For those of us who have been working in quantitative fields for many years, it is easy to lose sight of some of the most difficult, yet most important, skills that students must learn. These include:
- Ability to clearly define variables.
- Real-world problems are messy, quantitative, subjective, fuzzy, etc. Yet a formal analytical model must reduce these to unambiguous and quantitative terms -- what we usually refer to as variables.
- Identifying how the parameters and variables of a problem influence each other.
- Influence isn't always as straight forward as it seems. It often involves notions of causation, but in a decision model, even more fundamental is is how the information flow should proceed, which may not always be strictly causal. Identifying influences may involve abstract reasoning about how things can be computed. It also involves reasoning about what variables could reasonably be obtained or assessed, versus computed (decomposed into) other variables.
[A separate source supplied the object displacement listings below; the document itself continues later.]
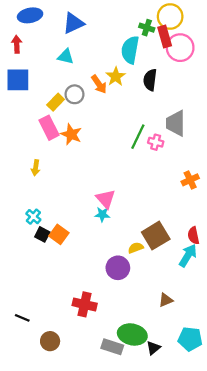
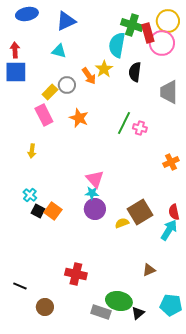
yellow circle: (170, 16) -> (168, 21), moved
green cross: (147, 28) -> (132, 25), size x1.5
red arrow: (17, 44) -> (15, 50), moved
gray trapezoid: (176, 123) -> (169, 92), moved
orange star: (71, 134) -> (79, 118), moved
purple circle: (118, 268) -> (95, 209), moved

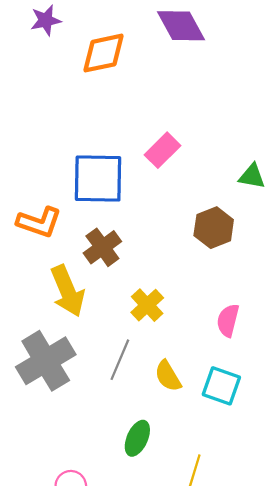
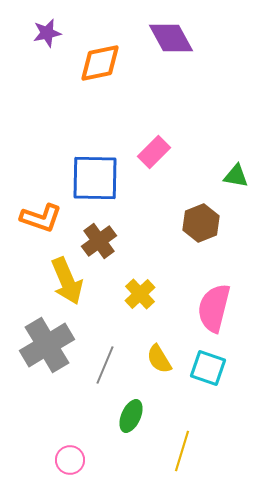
pink semicircle: (228, 320) -> (214, 308), size x1.6
gray line: (120, 360) -> (105, 365), moved

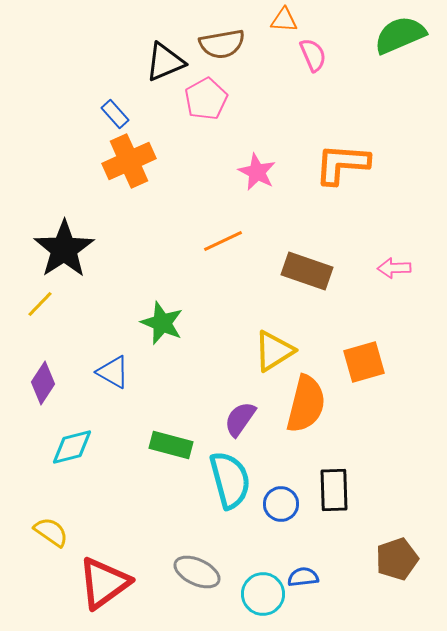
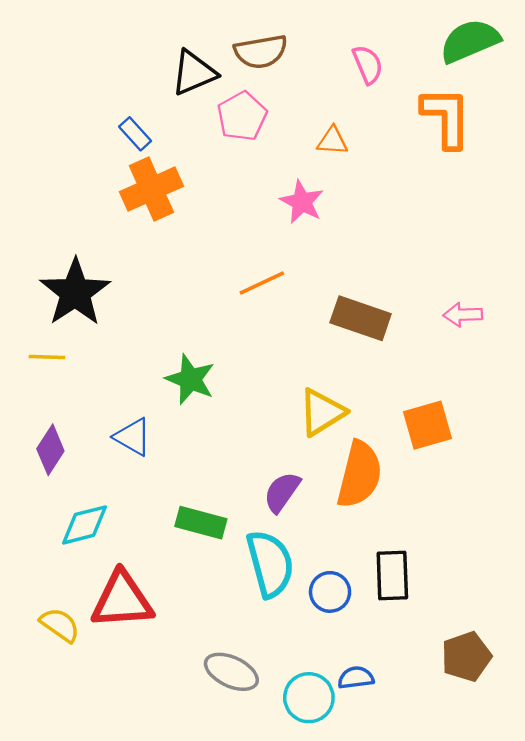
orange triangle: (284, 20) -> (332, 141), moved
orange L-shape: (342, 164) -> (446, 117), moved, turned 86
yellow line: (40, 304) -> (47, 357), turned 48
red triangle: (104, 583) -> (122, 600), moved, turned 32

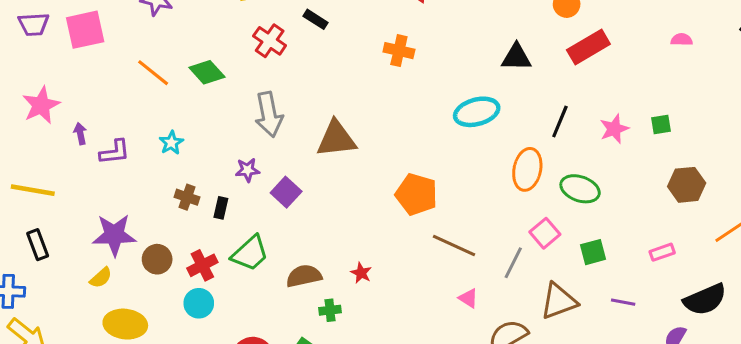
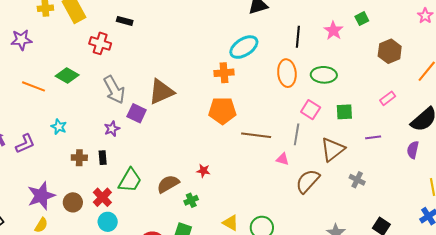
orange cross: (399, 51) -> (224, 73), moved
purple square: (286, 192) -> (137, 113), moved
green square: (593, 252) -> (344, 112), turned 30
pink triangle: (468, 298) -> (283, 159), moved

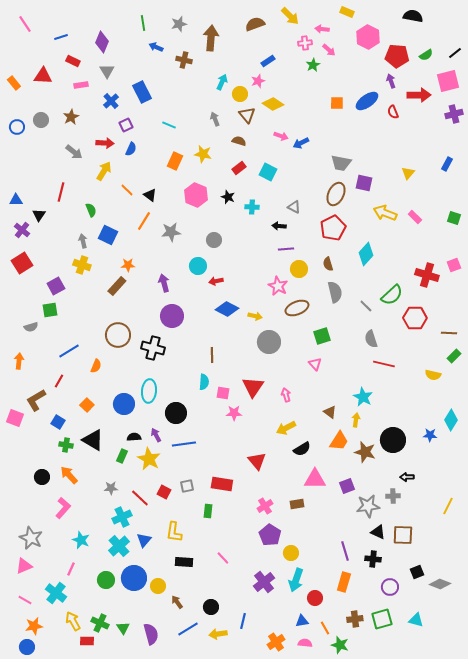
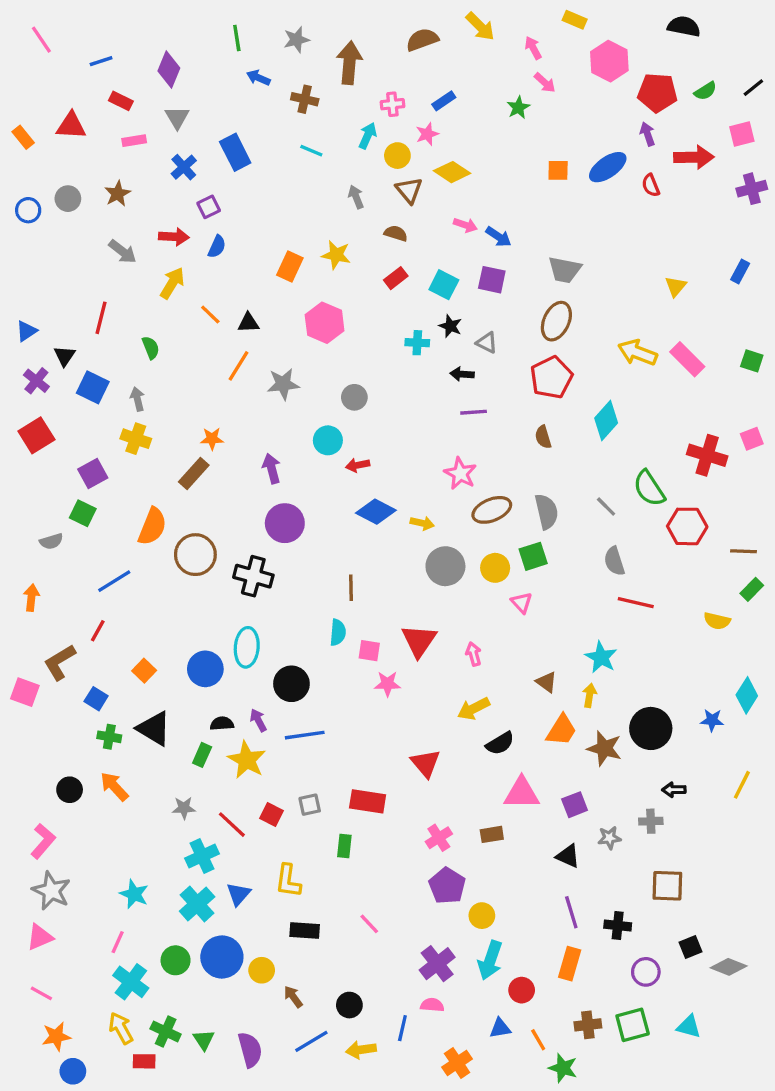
pink arrow: (322, 29) -> (533, 48), turned 56
pink cross: (305, 43) -> (392, 104), moved
pink square: (448, 81) -> (742, 134), size x0.7
cyan line: (169, 125) -> (311, 151), moved
blue arrow: (301, 143) -> (498, 237), turned -119
purple square: (364, 183) -> (492, 280), moved
black triangle: (150, 195) -> (248, 323), turned -40
black star: (228, 197) -> (450, 326), moved
blue triangle: (16, 200) -> (26, 331), turned -32
pink rectangle: (415, 217) -> (687, 359), size x1.5
blue square: (108, 235) -> (93, 387), moved
yellow circle: (299, 269) -> (495, 568), moved
gray semicircle: (335, 292) -> (546, 512), moved
green semicircle: (392, 295) -> (649, 488), turned 100
green square: (50, 310) -> (83, 513), turned 35
orange semicircle: (96, 366) -> (152, 526), moved, size x1.6
gray star: (368, 506) -> (609, 838), size x0.6
yellow line: (448, 506) -> (742, 785), moved
pink L-shape: (63, 508) -> (43, 841), moved
black triangle: (378, 532) -> (568, 856), moved
cyan cross: (56, 593) -> (131, 982), moved
pink semicircle: (305, 643) -> (432, 1005), moved
blue circle: (27, 647) -> (73, 1071), moved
- Finding information and assessments
- Finding facts and assessments in publications, on the web, by contacting subject experts, etc., is a key skill of any model builder, plus greatly impacts the first two steps in terms of how models can be decomposed.
- Assessing unknowns
- Models always contain estimates, guesses, back-of-the-envelope assessment. Analytica never find everything fact they need already published, and must fill in unknowns, which gets to the next point.
- Expressing uncertainty
- The importance of explicit representations of uncertainty are now widely recognized across nearly all the quantitative fields of study. Expressing assessments in terms of a distribution, rather than single numbers, can actually speed up model building, plus lead to much deeper insight.
- Working with others
- Model builders must synthesize knowledge from other domain experts.
- Combining quantitative findings from models with unmodeled factors
- If you aren't careful, your students may think quantitative analysis will spit out the "correct answer". Since models only capture some of the world, we always have to take insights gained from analyses and combine them with unmodeled considerations, as well as contradictory results. A good curriculum exposes students to exercises along these lines.
- Presenting findings
- Analytical results are about insights gained from models, not about specific numbers. Developing clear and transparent analyses (and clear and transparent models) is absolute a key skill.
Ideas For Assignments
Immigration Policy and Population Growth
Have the students build a model of population growth in your country, including the impact of immigration policy. Without any immigration, what would the population of your country be in 2050? How about at current immigration levels? What if you let twice the number of people in? Remember, immigrants have babies once they are here as well.
Many factors figure into these models -- the age of immigrants (are they of child-bearing age?), illegal (which is harder to control) vs. legal (which can be legislated), enforcement of illegal immigration policies, etc. Students should be expected to consider a variety of scenarios and show the impacts.
Students will need to identify key variables -- such the current number of immigrants that currently migrate to this country (perhaps). They will be expected to look up facts to, to assess unknown quantities, to resolve conflicting estimates, and ideally, to include probability distributions on assessments.
Emphasize that the analysts role here is to project population growth, not to make judgements on social issues. The analysis should serve to help understand the problem in a larger context, providing vital insight for policy makers as to what specific immigration levels actually mean to future national infrastructure. Again, this is one piece in a bigger picture.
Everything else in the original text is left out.